Set-valued dynamic treatment regimes for competing outcomes

TL;DR

This paper introduces a novel method for constructing dynamic treatment regimes that recommend sets of treatments to balance multiple competing outcomes, addressing limitations of traditional single-outcome approaches.

Contribution

It proposes a set-valued dynamic treatment regime framework and an exact enumeration algorithm using linear mixed integer programming for multiple decision points.

Findings

Applied to depression and schizophrenia studies.

Effectively balances multiple clinical outcomes.

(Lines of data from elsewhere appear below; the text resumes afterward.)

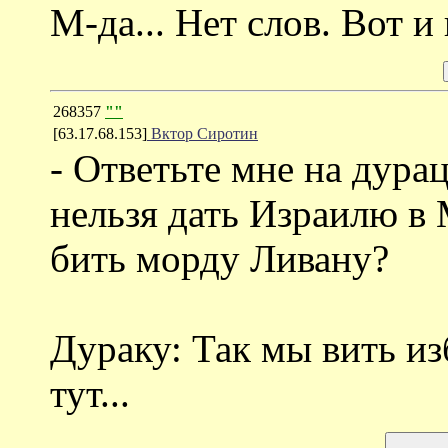
М-да... Нет слов. Вот и 
268357
""
[63.17.68.153]
Вктор Сиротин
- Ответьте мне на дура
нельзя дать Израилю в 
бить морду Ливану?
Дураку: Так мы вить из
тут...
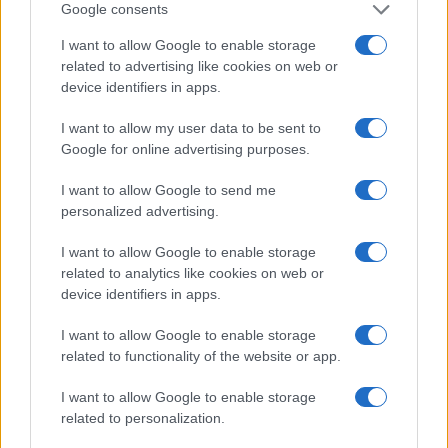
Cupra Raval: un eléctrico compacto con
Google consents
carácter deportivo
I want to allow Google to enable storage
related to advertising like cookies on web or
Prueba y análisis del Cupra Raval: compacto, producido…
device identifiers in apps.
I want to allow my user data to be sent to
AUTOMOVIL
Google for online advertising purposes.
I want to allow Google to send me
personalized advertising.
I want to allow Google to enable storage
related to analytics like cookies on web or
device identifiers in apps.
I want to allow Google to enable storage
related to functionality of the website or app.
Cómo obtener el permiso internacional
I want to allow Google to enable storage
para conducir y viajar por todo el mundo
related to personalization.
La International Drivers Association te ofrece la posibilidad…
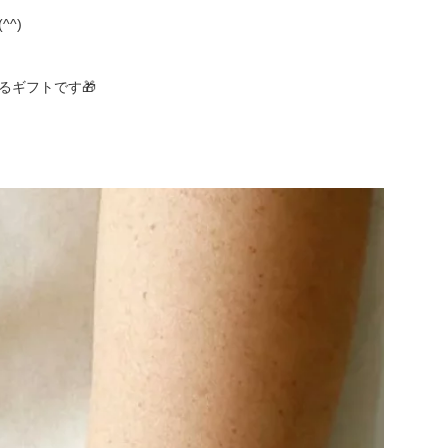
^)
ギフトです🎁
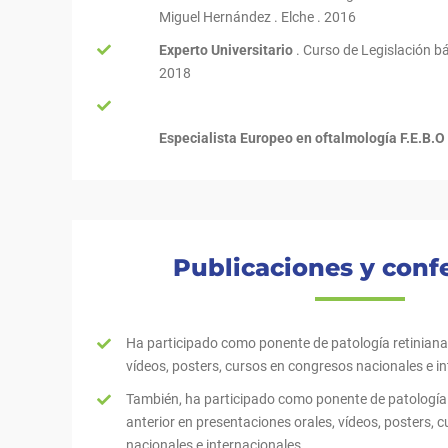
Miguel Hernández . Elche . 2016
Experto Universitario
. Curso de Legislación bá
2018
Especialista Europeo en oftalmología F.E.B.
Publicaciones y conf
Ha participado como ponente de patología retiniana
vídeos, posters, cursos en congresos nacionales e i
También, ha participado como ponente de patología c
anterior en presentaciones orales, vídeos, posters, 
nacionales e internacionales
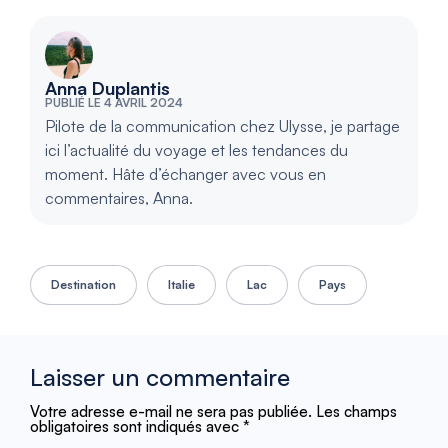
Anna Duplantis
PUBLIÉ LE 4 AVRIL 2024
Pilote de la communication chez Ulysse, je partage
ici l’actualité du voyage et les tendances du
moment. Hâte d’échanger avec vous en
commentaires, Anna.
Destination
Italie
Lac
Pays
Laisser un commentaire
Votre adresse e-mail ne sera pas publiée.
Les champs
obligatoires sont indiqués avec
*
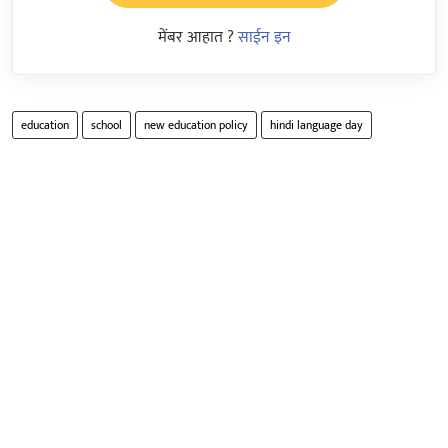
मेंबर आहात ?
साईन इन
education
school
new education policy
hindi language day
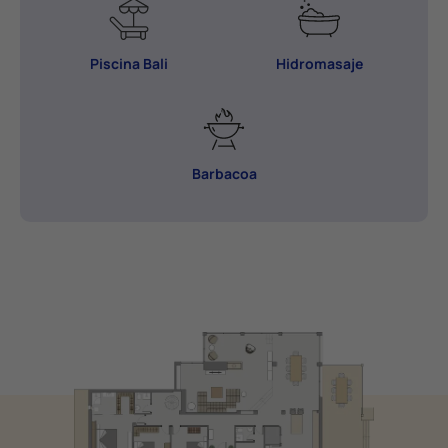
Piscina Bali
Hidromasaje
Barbacoa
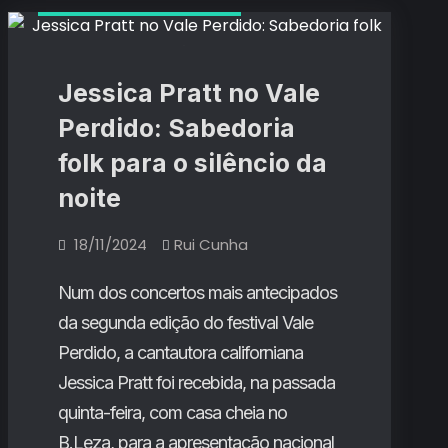
Críticas de Concertos
O
Dia):
triunfo
repetido
O
de
Fontaines
triunfo
D.C.
Jessica Pratt no Vale
e
repetido
a
Perdido: Sabedoria
celebração
de
pop
folk para o silêncio da
de
Fontaines
Charli
xcx
noite
D.C.
e
Magdalena
e
Bay
18/11/2024
Rui Cunha
a
celebração
Num dos concertos mais antecipados
pop
da segunda edição do festival Vale
de
Perdido, a cantautora californiana
Charli
Jessica Pratt foi recebida, na passada
xcx
quinta-feira, com casa cheia no
e
B.Leza, para a apresentação nacional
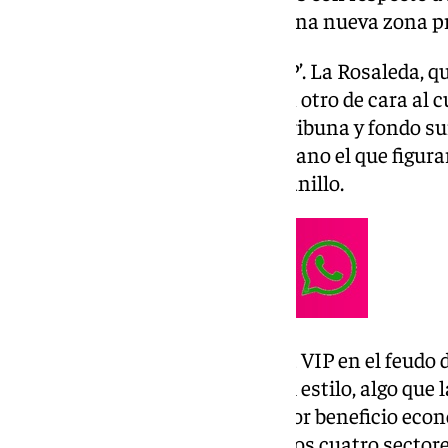
ellos es la implementación de una nueva zona pr
Se trata del segundo ‘Córner VIP’. La Rosaleda, q
pasada temporada, contará con otro de cara al cu
encuentra entre las gradas de tribuna y fondo sur
añadiéndose a partir de este verano el que figura
en la zona más alta del primer anillo.
La aparición de una nueva zona VIP en el feudo 
alta demanda de localidades del estilo, algo que 
exprimir para conseguir el mayor beneficio econ
los abonados que figuraban en los cuatro sectores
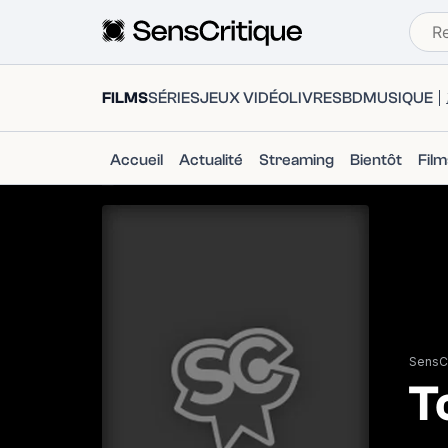
FILMS
SÉRIES
JEUX VIDÉO
LIVRES
BD
MUSIQUE
Accueil
Actualité
Streaming
Bientôt
Fil
SensCr
T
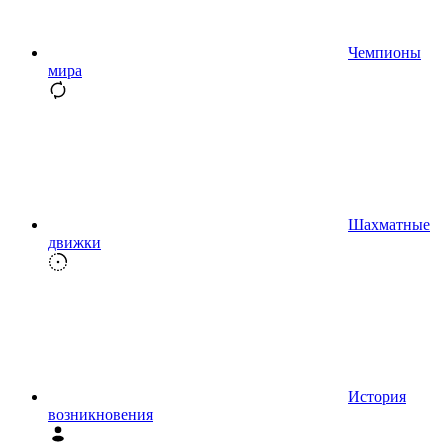
Чемпионы
мира
Шахматные
движки
История
возникновения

Provides a computational approach for complex treatment decision problems.

Abstract

Dynamic treatment regimes operationalize the clinical decision process as a sequence of functions, one for each clinical decision, where each function takes as input up-to-date patient information and gives as output a single recommended treatment. Current methods for estimating optimal dynamic treatment regimes, for example Q-learning, require the specification of a single outcome by which the `goodness' of competing dynamic treatment regimes are measured. However, this is an over-simplification of the goal of clinical decision making, which aims to balance several potentially competing outcomes. For example, often a balance must be struck between treatment effectiveness and side-effect burden. We propose a method for constructing dynamic treatment regimes that accommodates competing outcomes by recommending sets of treatments at each decision point. Formally, we construct a sequence of set-valued functions that take as input up-to-date patient information and give as output a recommended subset of the possible treatments. For a given patient history, the recommended set of treatments contains all treatments that are not inferior according to any of the competing outcomes. When there is more than one decision point, constructing these set-valued functions requires solving a non-trivial enumeration problem. We offer an exact enumeration algorithm by recasting the problem as a linear mixed integer program. The proposed methods are illustrated using data from a depression study and the CATIE schizophrenia study.